ユウナの重力操作は生き物に対しては間違いなく最強クラスの能力である。
(レイジも近くにいるはずだけど)
探して合流するのも一つの手だが相手はそこまで強敵ではないためレイジが苦労することはないはずだ。
どうしようもないくらい手ごわいキメラが現れない限りは別々に行動して倒していった方が効率的。
やれやれ、と思うがこれもまた転生者としての仕事だと思うしかない。ただ異世界を満喫するだけではだめなのだ。困っている誰かを助けるのもまた転生者に課せられた役割なのだから。
また何かが茂みを通る音。数はわからないが恐らく3匹以上いる。どうやら囲まれたようだ。なるほどまあまあ賢いらしい。ぐるぐると廻るそれらに対しての恐怖はない。この光景に昔読んだ絵本を思い出した。
「ふふっそんなに回ったらバターになるわよ」
このキメラが色からして出来上がるのはバターではなくもっと別の何かのだろうなと気軽に考える。
「バターは無理だけどせめてジャムにしてあげる」
そうして転生者による一方的な戦いが始まった。
あれから探し回って仕留めたキメラは3体。思っていたよりも森にいるキメラの数が多い。6人のことは心配だがアイツらが生き残ると信じて俺は敵を探そう。未だに道具を使うキメラにもカマキリ型のキメラにも遭遇していない。そう考えるとこの森にいる数は異常だ。エルシアが倒したのも含めると5体、更に骨を持ち去った奴とカマキリ型も含めると最低でも7体はいるになる。
おかしい。肉食動物と草食動物がいるようにキメラも種類によって食べるものが違う。大きく分けて肉食系と草食系そして雑食系だ。キメラの大半は肉食系で動物であれば何であろうが食う。草食系はほとんど見ることはない。雑食系はどちらかに混ざるため実際どのくらいいるのかわからない。
この森には大型の動物はいない。いるのはうさぎとかの小動物ばかりだ。そんなところにここまでの数のキメラが集まるか?例え獲物を探してここまで来たとしても数が多すぎやしないか?森は他にもあるのに何でここに集結したんだ?キメラはそこそこ頭が良い。

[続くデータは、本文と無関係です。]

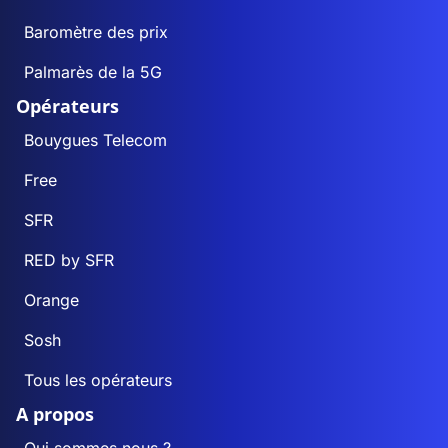
Baromètre des prix
Palmarès de la 5G
Opérateurs
Bouygues Telecom
Free
SFR
RED by SFR
Orange
Sosh
Tous les opérateurs
A propos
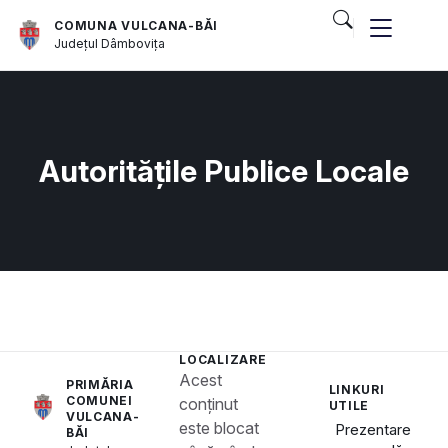
COMUNA VULCANA-BĂI
Județul
Dâmbovița
Autoritățile Publice Locale
LOCALIZARE
Acest
PRIMĂRIA
LINKURI
COMUNEI
conținut
UTILE
VULCANA-
este blocat
Prezentare
BĂI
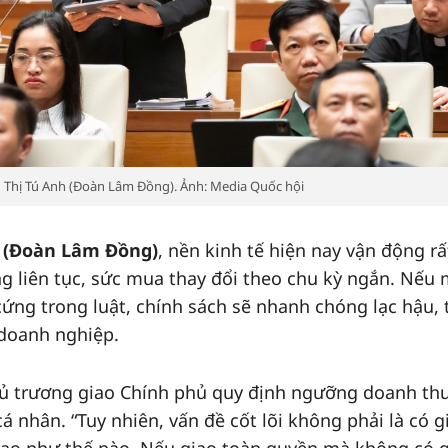
nh Thị Tú Anh (Đoàn Lâm Đồng). Ảnh: Media Quốc hội
h (Đoàn Lâm Đồng)
, nền kinh tế hiện nay vận động rấ
ng liên tục, sức mua thay đổi theo chu kỳ ngắn. Nếu 
ng trong luật, chính sách sẽ nhanh chóng lạc hậu, 
 doanh nghiệp.
 chủ trương giao Chính phủ quy định ngưỡng doanh th
 nhân. “Tuy nhiên, vấn đề cốt lõi không phải là có g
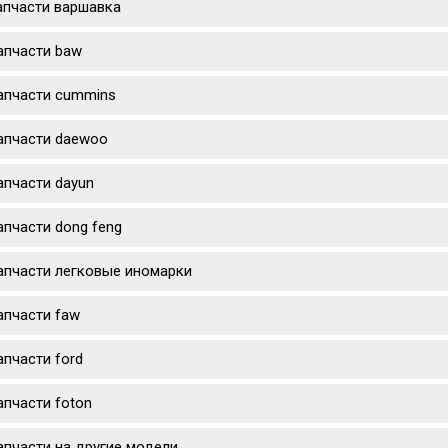
апчасти варшавка
апчасти baw
апчасти cummins
апчасти daewoo
апчасти dayun
апчасти dong feng
апчасти легковые иномарки
апчасти faw
апчасти ford
апчасти foton
апчасти на другие модели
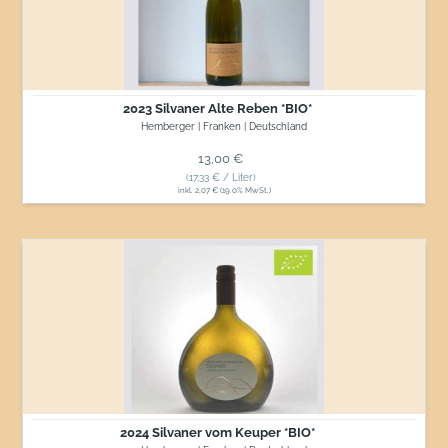
*BIO*
2023 Silvaner Alte Reben *BIO*
Hemberger | Franken | Deutschland
Normaler Preis
13,00 €
(17,33 € / Liter)
inkl. 2,07 € (19.0% MwSt.)
2024
Silvaner
vom
Keuper
*BIO*
2024 Silvaner vom Keuper *BIO*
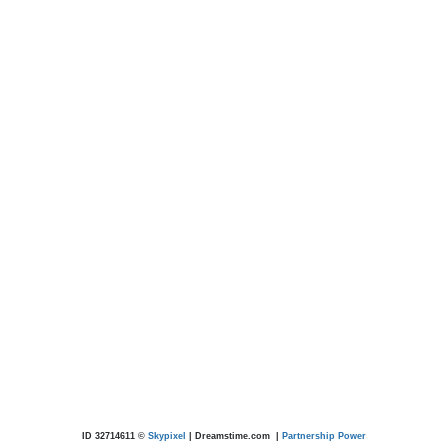
ID 32714611 ©
Skypixel
| Dreamstime.com
|
Partnership Power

王都に1番近いこの森に来れば敵が来るのはわかっていたはず。
なのに来た。どうしてだ。ここに来るメリットはないはずだ。
頭の中を整理しよう。
・1つの森に多数のキメラ
・奴らにとってのメリットはない
・何故か敵地に1番近い森
・敵が来るのはわかっていたはず
どういうことなのかわからん。
俺らが来るのはわかって、いた、は、ず。待てよ、俺らが来るとわかった上で1つの森に集まった。獲物を求めて。
「そういう事か!!」
1つの結論にたどり着いた。何でこんな簡単なことに気が付かなかったんだろう。奴らの狙いは森にいる動物でもたまたま森にいた冒険者でもない。
奴らにとっての獲物は最初から俺達だったんだ。
4人いた冒険者のうち1人を逃したのは俺達を釣るため。あの血みどろの現場も俺達を森の奥へと誘い込むための罠。あの奇襲は自分達がいることを俺らに認識させるため。そうすることで俺達はキメラを狩ろうと更に森の奥へと入っていく。そして少しずつどこかに誘導していき一斉に仕留める。よくできたプランだ。
ここまで頭の回るのも恐ろしいが何より恐ろしいのはより多くの獲物を確実に狩るためならば自分を犠牲にすることも厭わないというその恐怖心の無さ。それが獣ゆえのものなのかそうではない別の何かなのか。どちらにせよ並の獣にも人間にさえ簡単にできないことである。
こうはしちゃいられない。部隊のみんなが危ない。
俺はみんなが向かった方向へと走り出した。